A Wakeup Call for Ranked-Choice Voting

After the definitive failure of campaigns from countless preferable candidates, President Biden and former President Trump finally received their party’s nominations. No powerful Democrats were willing to stand in opposition to Biden, and Trump’s grip on his loyalists was so strong that he managed to become nominated by ignoring his opponents. It’s difficult to view this as anything other than our political system eating itself, and I hope that it will at least change the mind of anyone who still hasn’t been convinced that electoral reform is needed. While this demand for reform often refers to grievances with the Electoral College, I want to bring attention to a more urgent side of the issue: ranked-choice voting.

This portrayal might come across as over dramatic, so let’s walk through the implications of Biden and Trump running as the 2024 nominees. Both candidates already served a term as president, and did so with horrendously low approval ratings. Both are controversial within their party, outright despised by the other, and largely viewed as “the lesser of two evils” by the Independents who voted for them. Both were accused of interfering with the election that brought them into office, causing supporters of their opposition to see the results as unfair. Both will be more than 80 years old if they live through another term, and prominently display the cause of bipartisan demand for younger politicians. Both have caused concern about their electability. Despite all of these alarming realities, neither party was capable of pushing a candidate different from who they put on the ballot for the previous election.

For anyone doubting that this mess could be even worse than I’ve already described, I’d like to highlight just how much of a political trainwreck is waiting for us in the near future. First, while voting third-party is universally viewed as a pointless act of self-destruction that can’t lead to anything other than spoiler candidates, despite this, Gallup Poll still found that approval for some kind of third-party alternative soared to a precedent-shattering 63%. Next, even though running as a third-party candidate is synonymous with giving up on a political career, a former Democrat has already announced that he will run as a third-party candidate (RFK Jr), the leading Republican made threats to do the same if he wasn’t nominated (Trump, before his nomination), and at least two primary candidates from the last presidential election have hinted at following suit after publicly distancing themselves from their former parties (Andrew Yang and Tulsi Gabbard). These are strong indications that voters have grown tired of the two mainstream parties, or at least the candidates who those parties are offering.

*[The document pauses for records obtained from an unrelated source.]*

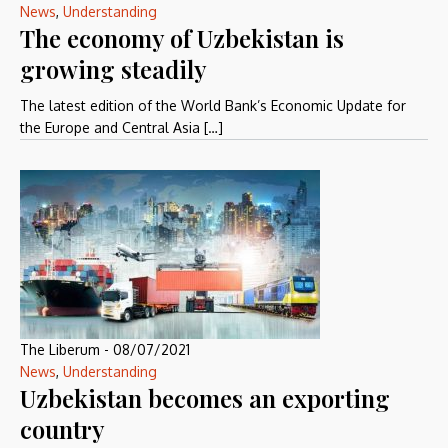
News
,
Understanding
The economy of Uzbekistan is
growing steadily
The latest edition of the World Bank’s Economic Update for
the Europe and Central Asia […]
The Liberum
-
08/07/2021
News
,
Understanding
Uzbekistan becomes an exporting
country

So, what caused this debacle, and what options are there to either untangle it or at least prevent it from happening again? Put simply, we can explain the ongoing problems as consequences of our current electoral system, specifically its first-past-the-post (FPP) two-party structure. Bear with me while I define some terms before unpacking why the existing procedure is in such desperate need of change. FPP means that each voter chooses a single candidate, casts one vote in their favor, and whoever receives the most votes wins. In the case of US presidential elections, this is made a bit more complicated by the Electoral College, but for simplicity we don’t have to distinguish votes from electoral votes right now. To win as a candidate in a FFP system, candidates theoretically don’t need more than half the votes (“absolute majority”), they just need a larger portion than any of their opponents (“plurality”). However, the US only has two parties capable of winning, so viable candidates must run as members of one of them. As a result, the election’s winner will end up gaining more than half the total votes. In practice, this leaves us with two-party elections, even though more parties are technically allowed to participate. A two-party election forces voters to choose between a party that vaguely lands somewhere left of center on the political spectrum and one that vaguely lands somewhere right of center, with a variety of radical and moderate results depending on the year.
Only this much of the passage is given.